**PROBLEM REQUIREMENTS:** Required from the data below: the exact lines starting at the line containing "Medical Research" and ending at the line containing "Kurnool SGT Provisional", with both ends kept and all pictures dropped.

::::::

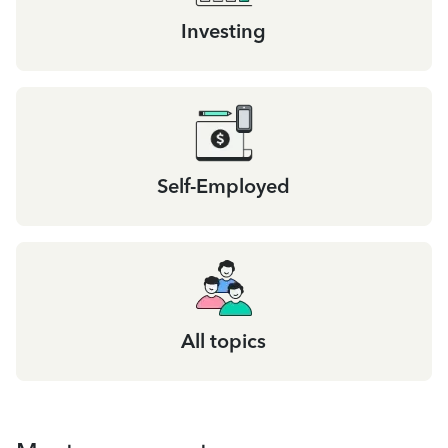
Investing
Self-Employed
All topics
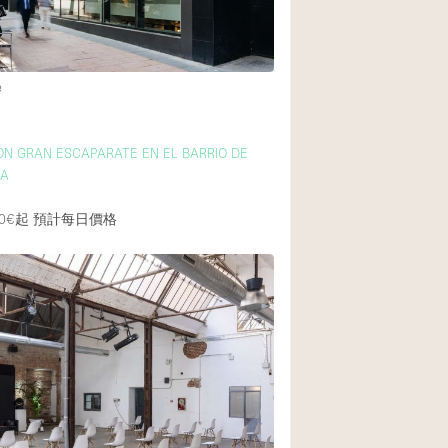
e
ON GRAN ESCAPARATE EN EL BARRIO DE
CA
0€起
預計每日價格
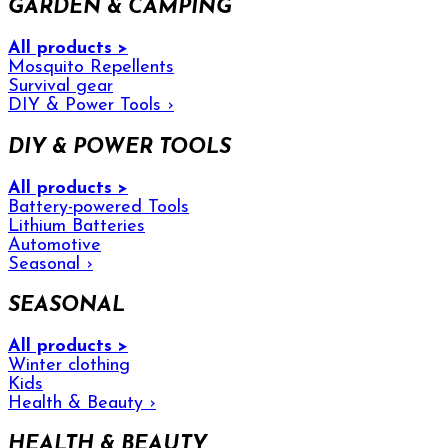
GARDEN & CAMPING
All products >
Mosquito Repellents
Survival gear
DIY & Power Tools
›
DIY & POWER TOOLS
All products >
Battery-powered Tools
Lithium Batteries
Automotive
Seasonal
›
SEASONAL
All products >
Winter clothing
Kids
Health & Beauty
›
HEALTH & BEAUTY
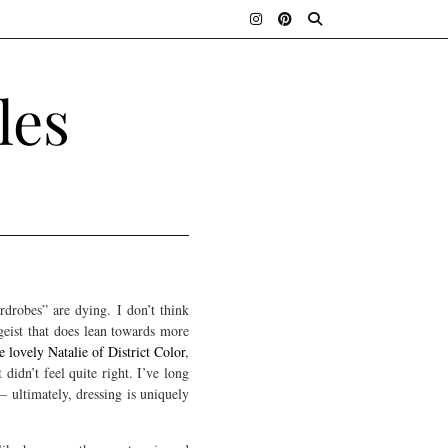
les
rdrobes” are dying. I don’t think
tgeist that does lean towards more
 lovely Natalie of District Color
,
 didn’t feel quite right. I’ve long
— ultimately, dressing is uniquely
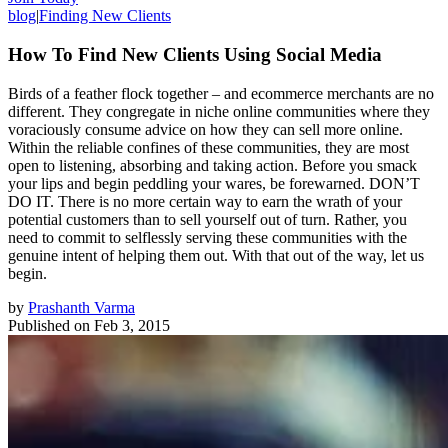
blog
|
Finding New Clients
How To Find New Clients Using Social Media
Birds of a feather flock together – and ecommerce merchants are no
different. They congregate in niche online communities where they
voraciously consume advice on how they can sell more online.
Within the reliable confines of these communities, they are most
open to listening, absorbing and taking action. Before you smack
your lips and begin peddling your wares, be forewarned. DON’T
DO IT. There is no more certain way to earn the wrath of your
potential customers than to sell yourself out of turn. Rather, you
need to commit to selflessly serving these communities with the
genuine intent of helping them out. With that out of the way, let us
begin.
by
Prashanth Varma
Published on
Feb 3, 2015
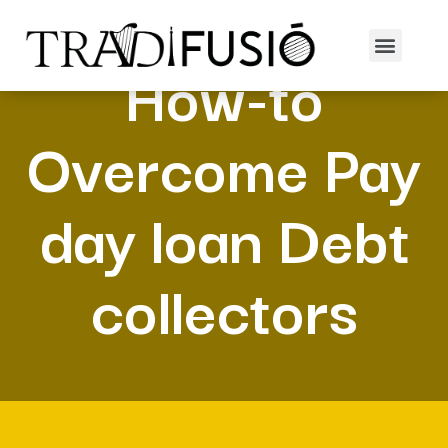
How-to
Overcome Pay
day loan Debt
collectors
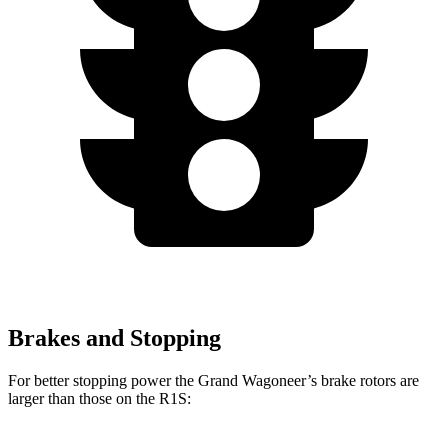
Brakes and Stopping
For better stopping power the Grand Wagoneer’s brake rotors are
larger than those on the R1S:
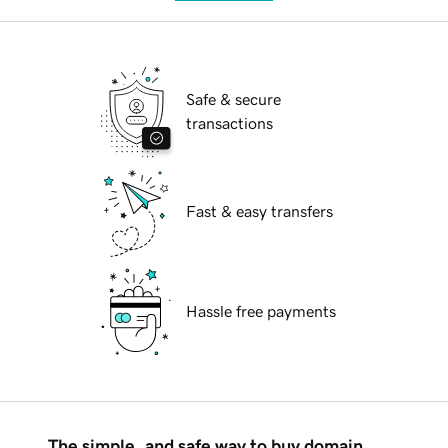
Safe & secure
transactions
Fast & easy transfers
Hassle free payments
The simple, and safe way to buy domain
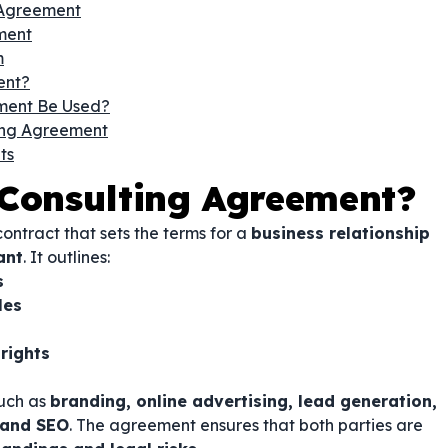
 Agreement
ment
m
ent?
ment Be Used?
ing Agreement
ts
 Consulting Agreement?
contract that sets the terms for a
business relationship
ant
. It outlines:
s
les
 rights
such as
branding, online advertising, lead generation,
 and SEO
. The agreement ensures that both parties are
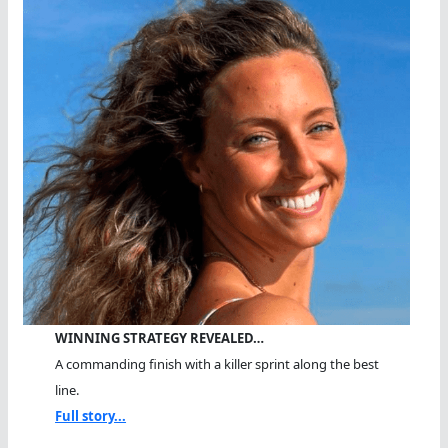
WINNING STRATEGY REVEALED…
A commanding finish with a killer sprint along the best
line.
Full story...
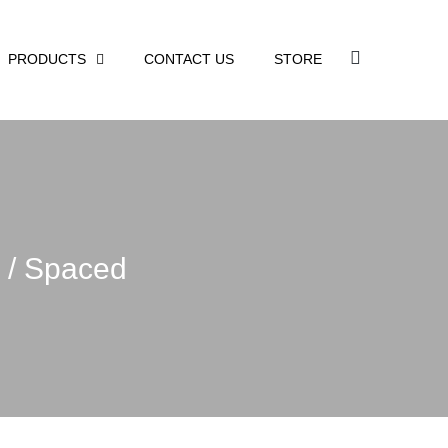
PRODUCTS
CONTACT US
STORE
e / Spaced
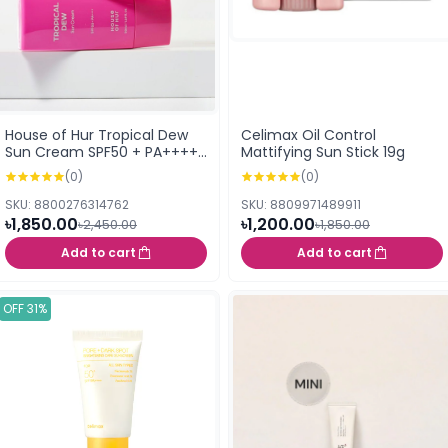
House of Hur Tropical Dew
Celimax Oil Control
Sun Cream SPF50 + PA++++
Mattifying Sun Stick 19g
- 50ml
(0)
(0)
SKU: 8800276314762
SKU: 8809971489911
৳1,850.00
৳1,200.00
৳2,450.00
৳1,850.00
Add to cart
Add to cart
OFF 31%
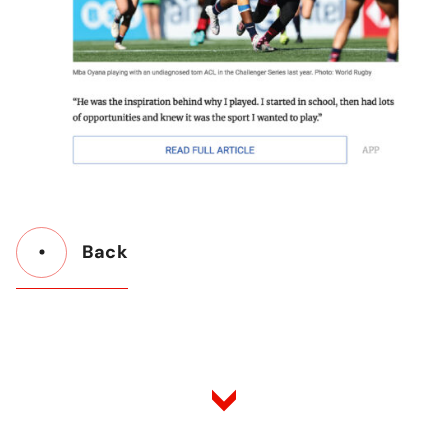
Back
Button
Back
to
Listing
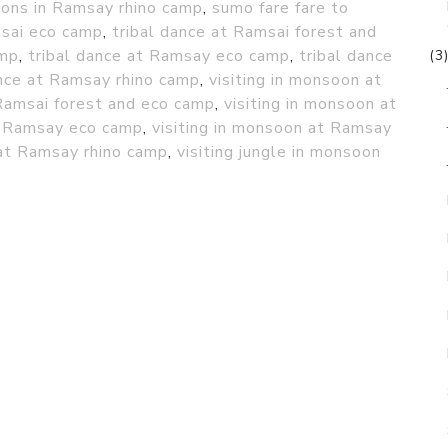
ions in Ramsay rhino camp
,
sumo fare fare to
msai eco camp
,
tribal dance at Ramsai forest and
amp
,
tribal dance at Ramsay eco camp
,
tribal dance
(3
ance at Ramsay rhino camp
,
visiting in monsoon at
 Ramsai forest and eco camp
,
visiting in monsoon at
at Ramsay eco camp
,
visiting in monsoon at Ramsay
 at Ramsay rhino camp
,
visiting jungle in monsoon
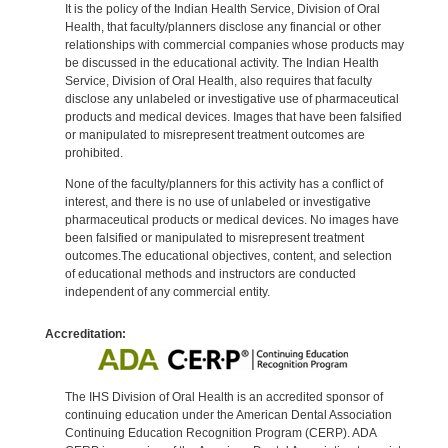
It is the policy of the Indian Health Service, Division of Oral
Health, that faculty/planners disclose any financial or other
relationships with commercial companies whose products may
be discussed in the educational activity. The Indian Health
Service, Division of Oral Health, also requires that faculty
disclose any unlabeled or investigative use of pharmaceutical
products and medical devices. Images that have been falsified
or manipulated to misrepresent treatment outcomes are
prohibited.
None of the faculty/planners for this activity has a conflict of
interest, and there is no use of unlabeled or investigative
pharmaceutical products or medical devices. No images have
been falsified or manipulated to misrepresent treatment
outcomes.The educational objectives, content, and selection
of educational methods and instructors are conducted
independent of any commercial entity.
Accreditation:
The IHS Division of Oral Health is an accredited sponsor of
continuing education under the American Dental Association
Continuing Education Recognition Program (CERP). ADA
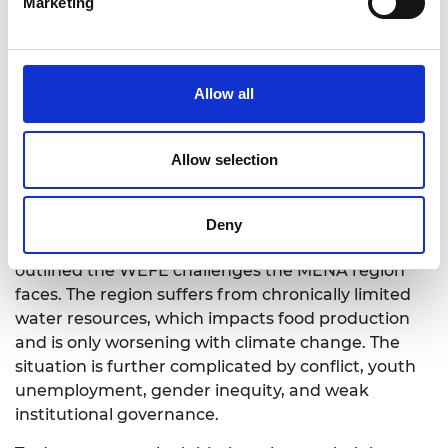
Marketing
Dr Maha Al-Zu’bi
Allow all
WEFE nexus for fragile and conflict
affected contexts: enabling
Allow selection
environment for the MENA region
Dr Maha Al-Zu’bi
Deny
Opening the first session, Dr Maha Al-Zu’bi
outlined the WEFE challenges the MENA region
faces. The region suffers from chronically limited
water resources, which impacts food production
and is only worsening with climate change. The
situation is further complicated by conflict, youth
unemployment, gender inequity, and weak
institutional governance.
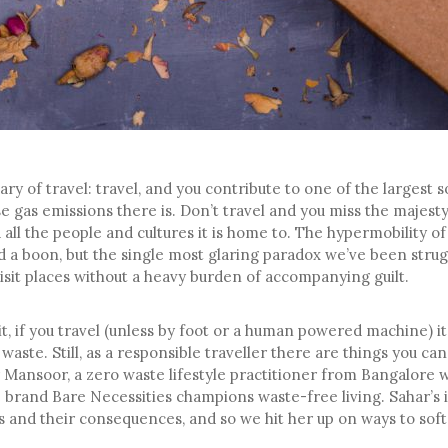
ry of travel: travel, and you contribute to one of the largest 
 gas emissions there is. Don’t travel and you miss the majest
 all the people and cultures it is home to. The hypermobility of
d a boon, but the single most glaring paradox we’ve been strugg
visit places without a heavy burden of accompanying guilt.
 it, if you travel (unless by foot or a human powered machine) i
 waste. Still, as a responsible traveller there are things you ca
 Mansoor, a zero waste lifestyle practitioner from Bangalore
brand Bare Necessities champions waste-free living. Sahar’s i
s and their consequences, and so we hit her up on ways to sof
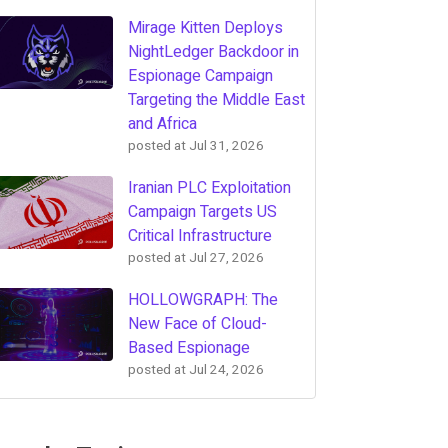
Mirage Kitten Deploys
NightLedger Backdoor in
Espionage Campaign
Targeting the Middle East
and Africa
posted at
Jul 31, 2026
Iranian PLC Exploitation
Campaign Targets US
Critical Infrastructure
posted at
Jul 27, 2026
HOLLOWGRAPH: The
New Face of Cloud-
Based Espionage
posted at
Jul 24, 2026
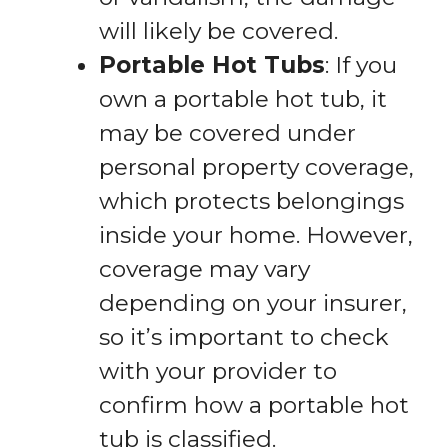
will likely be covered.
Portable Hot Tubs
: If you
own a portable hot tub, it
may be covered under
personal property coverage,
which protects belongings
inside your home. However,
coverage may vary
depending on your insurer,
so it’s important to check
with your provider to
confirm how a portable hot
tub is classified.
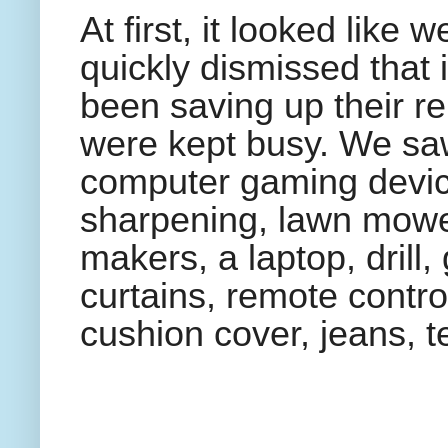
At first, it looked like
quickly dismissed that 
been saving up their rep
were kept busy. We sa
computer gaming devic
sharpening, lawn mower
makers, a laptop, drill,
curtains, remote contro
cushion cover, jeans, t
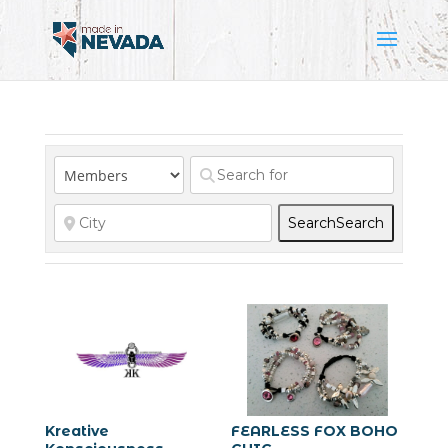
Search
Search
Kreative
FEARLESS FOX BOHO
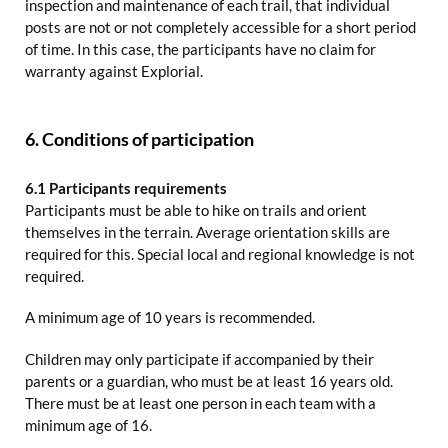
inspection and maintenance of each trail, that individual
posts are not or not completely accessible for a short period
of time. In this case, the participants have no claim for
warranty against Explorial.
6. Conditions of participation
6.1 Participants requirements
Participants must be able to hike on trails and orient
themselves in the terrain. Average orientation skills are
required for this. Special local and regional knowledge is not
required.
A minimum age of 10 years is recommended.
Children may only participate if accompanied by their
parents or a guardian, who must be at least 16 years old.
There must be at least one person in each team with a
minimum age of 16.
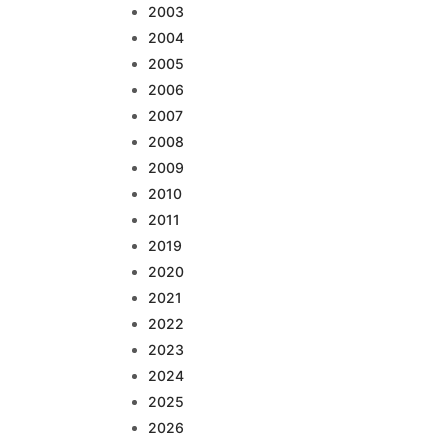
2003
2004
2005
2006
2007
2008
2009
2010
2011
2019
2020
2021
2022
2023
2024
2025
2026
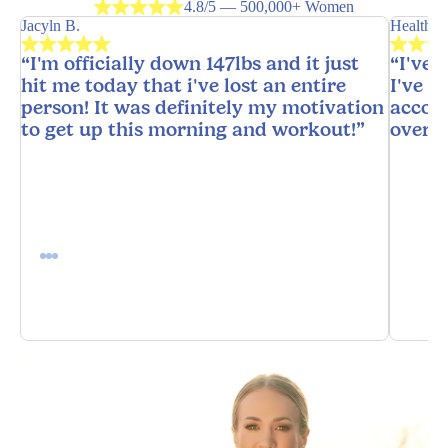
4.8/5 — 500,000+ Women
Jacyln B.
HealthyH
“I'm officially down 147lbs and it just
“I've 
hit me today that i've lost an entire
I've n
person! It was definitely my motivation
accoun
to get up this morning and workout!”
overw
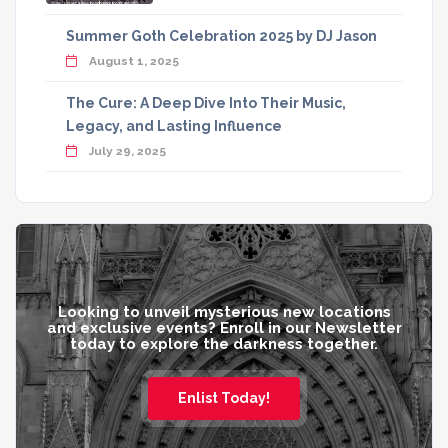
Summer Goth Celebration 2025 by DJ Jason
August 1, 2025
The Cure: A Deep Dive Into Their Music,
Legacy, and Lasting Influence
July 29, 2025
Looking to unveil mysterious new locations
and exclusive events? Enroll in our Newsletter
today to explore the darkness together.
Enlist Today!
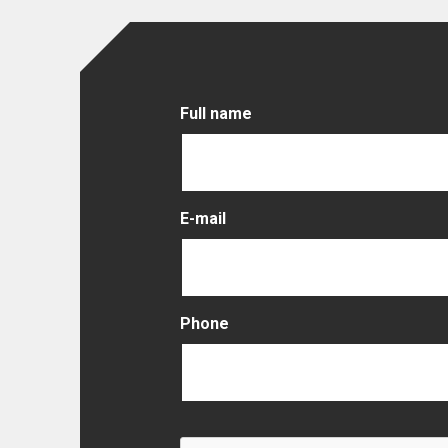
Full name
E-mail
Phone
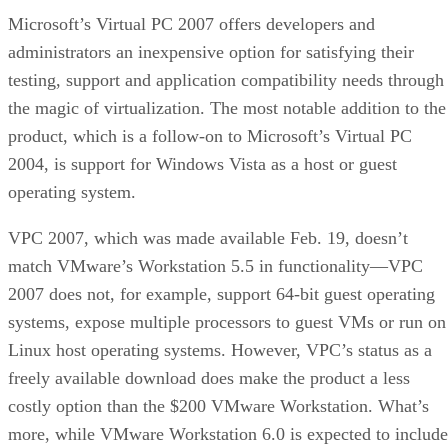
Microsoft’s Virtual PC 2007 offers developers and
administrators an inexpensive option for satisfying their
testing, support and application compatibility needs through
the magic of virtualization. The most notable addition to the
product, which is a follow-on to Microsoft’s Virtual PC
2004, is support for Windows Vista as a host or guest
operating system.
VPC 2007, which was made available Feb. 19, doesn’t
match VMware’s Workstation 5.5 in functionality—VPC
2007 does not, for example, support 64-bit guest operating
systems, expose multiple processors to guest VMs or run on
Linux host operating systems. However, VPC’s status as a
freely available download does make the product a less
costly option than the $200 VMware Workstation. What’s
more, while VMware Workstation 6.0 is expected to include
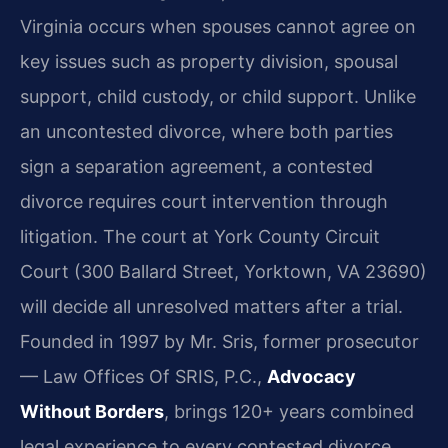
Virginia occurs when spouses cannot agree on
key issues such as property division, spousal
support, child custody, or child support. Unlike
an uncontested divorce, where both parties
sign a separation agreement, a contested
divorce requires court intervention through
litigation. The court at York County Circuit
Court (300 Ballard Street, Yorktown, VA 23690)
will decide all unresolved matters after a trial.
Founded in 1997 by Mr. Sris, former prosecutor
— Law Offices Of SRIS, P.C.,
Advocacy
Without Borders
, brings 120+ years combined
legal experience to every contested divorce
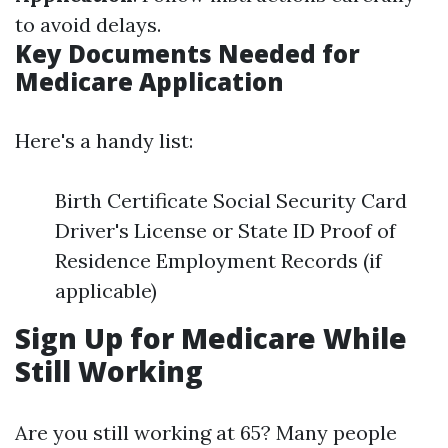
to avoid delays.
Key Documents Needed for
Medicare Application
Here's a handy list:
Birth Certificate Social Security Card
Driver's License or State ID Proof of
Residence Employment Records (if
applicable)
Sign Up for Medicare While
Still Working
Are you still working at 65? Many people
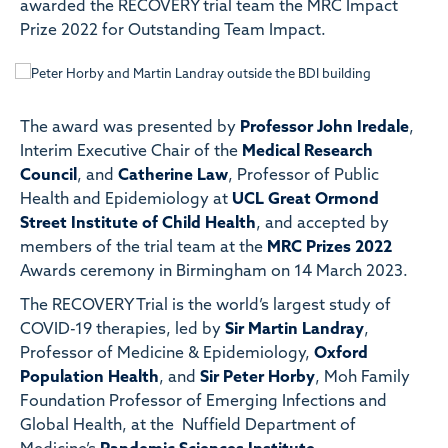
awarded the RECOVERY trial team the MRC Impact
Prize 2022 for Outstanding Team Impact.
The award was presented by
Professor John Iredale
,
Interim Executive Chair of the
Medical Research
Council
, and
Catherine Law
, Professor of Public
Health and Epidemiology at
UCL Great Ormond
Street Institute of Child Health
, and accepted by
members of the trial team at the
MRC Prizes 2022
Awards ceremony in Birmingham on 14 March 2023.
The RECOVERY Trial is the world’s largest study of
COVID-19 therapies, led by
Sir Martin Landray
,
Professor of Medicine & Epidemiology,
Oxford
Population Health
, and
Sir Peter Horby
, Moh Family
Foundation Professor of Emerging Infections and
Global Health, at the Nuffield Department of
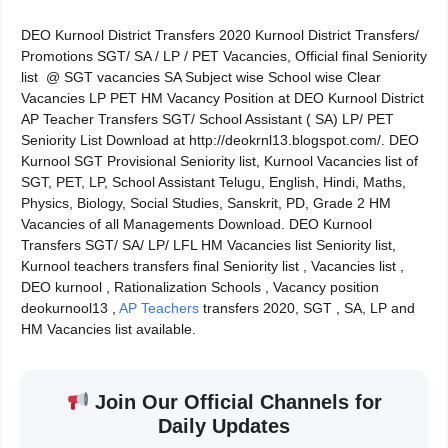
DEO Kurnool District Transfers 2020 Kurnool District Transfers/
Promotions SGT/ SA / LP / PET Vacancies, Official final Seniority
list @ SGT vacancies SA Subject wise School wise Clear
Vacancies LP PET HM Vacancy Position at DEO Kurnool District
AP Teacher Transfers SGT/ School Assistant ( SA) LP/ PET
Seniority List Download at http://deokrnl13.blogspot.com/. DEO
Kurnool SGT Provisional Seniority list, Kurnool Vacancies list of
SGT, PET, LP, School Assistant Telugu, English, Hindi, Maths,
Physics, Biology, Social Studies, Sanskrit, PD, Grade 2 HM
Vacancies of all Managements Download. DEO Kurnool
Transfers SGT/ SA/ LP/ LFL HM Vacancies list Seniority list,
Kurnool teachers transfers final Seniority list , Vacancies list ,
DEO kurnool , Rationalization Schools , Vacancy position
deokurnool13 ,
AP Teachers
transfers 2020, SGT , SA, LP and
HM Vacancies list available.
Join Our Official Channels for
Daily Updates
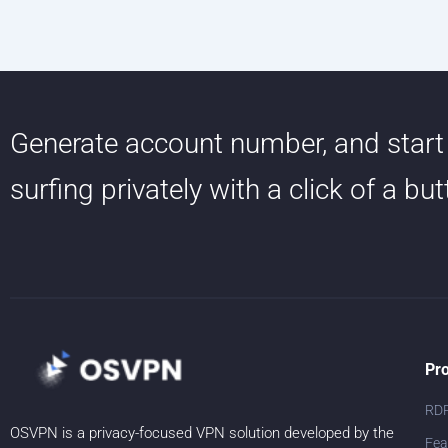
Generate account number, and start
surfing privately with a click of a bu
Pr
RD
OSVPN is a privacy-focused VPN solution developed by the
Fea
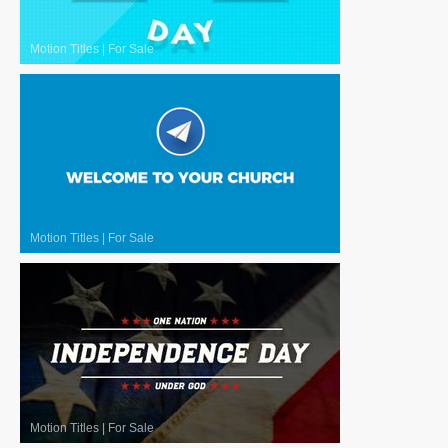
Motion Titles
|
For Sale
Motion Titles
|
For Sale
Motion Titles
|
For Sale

::::::

**TASK OUTPUT:**
Medical Research
Council
, and
Catherine Law
, Professor of Public
Health and Epidemiology at
UCL Great Ormond
Street Institute of Child Health
, and accepted by
members of the trial team at the
MRC Prizes 2022
Awards ceremony in Birmingham on 14 March 2023.
The RECOVERY Trial is the world’s largest study of
COVID-19 therapies, led by
Sir Martin Landray
,
Professor of Medicine & Epidemiology,
Oxford
Population Health
, and
Sir Peter Horby
, Moh Family
Foundation Professor of Emerging Infections and
Global Health, at the Nuffield Department of
DEO Kurnool District Transfers 2020 Kurnool District Transfers/
Promotions SGT/ SA / LP / PET Vacancies, Official final Seniority
list @ SGT vacancies SA Subject wise School wise Clear
Vacancies LP PET HM Vacancy Position at DEO Kurnool District
AP Teacher Transfers SGT/ School Assistant ( SA) LP/ PET
Seniority List Download at http://deokrnl13.blogspot.com/. DEO
Kurnool SGT Provisional Seniority list, Kurnool Vacancies list of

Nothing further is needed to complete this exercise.